Communicating the LOD Vision
Consider the situation where you have just explained the linked open data vision to a government executive. You have explained the “cloud picture”, and all the data that is being made available in data.gov and data.gov.uk. How data linked and accessible as web resources has more value You start to see a glimmer of understanding in their eyes, they look excitedly at you and ask: “This sounds great, can you show me this linked data cloud?” .
You cast your eyes down and say well, not exactly. There are several interesting applications coming on line a few great demos. You take them to this web site or that and show them all the hard work that has gone into LOD applications – but they just look like any web site serving data. You show them the links on data.gov, where the data can be downloaded and some of the other dataset registries – but the difference between this and some CSV files is not evident. You explain that an application really has to be written to get at the data.

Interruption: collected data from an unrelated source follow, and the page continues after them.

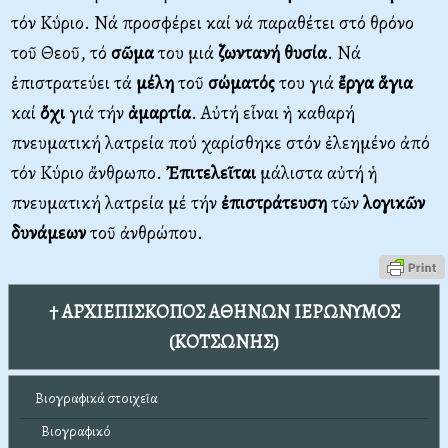
τόν Κύριο. Νά προσφέρει καί νά παραθέτει στό θρόνο
τοῦ Θεοῦ, τό
σῶμα
του μιά
ζωντανή
θυσία
. Νά
ἐπιστρατεύει τά
μέλη
τοῦ
σώματός
του γιά
ἔργα
ἅγια
καί
ὄχι
γιά τήν
ἁμαρτία
. Αὐτή εἶναι ἡ καθαρή
πνευματική λατρεία πού χαρίσθηκε στόν ἐλεημένο ἀπό
τόν Κύριο ἄνθρωπο.
Ἐπιτελεῖται
μάλιστα αὐτή ἡ
πνευματική λατρεία μέ τήν
ἐπιστράτευση
τῶν
λογικῶν
δυνάμεων
τοῦ ἀνθρώπου.
† ΑΡΧΙΕΠΙΣΚΟΠΟΣ ΑΘΗΝΩΝ ΙΕΡΩΝΥΜΟΣ
(ΚΟΤΣΩΝΗΣ)
Βιογραφικά στοιχεῖα
Βιογραφικό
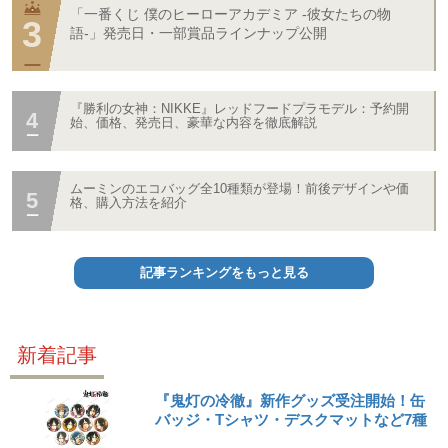
「一番くじ 僕のヒーローアカデミア -彼女たちの物
語-」発売日・一部賞品ラインナップ公開
『勝利の女神：NIKKE』レッドフードプラモデル：予約開
始、価格、発売日、豪華な内容を徹底解説
ムーミンのエコバッグ全10種類が登場！前後デザインや価
格、購入方法を紹介
記事ランキングをもっと見る
新着記事
『鬼灯の冷徹』新作グッズ受注開始！缶
バッジ・Tシャツ・デスクマットなど7種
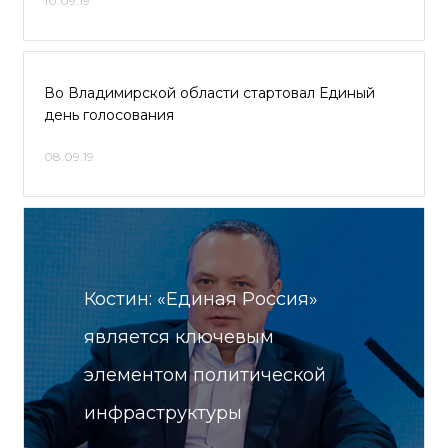
10.09.19
Во Владимирской области стартовал Единый
день голосования
08.09.19
Костин: «Единая Россия»
является ключевым
элементом политической
инфраструктуры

The glimmer starts to fade in the eyes of your executive, the vision that they started to see in their mind – of a see of connected data is not something for them, it is for programmers who don’t want to convert data from its native format. If they are thinking of publishing data they still need to create an application for the data, just like they did before. If they want to use data they have to go through a specific program or programs for each dataset. There is no cohesive web of data that they can see, touch and get value from directly. Your executive starts checking email on her blackberry.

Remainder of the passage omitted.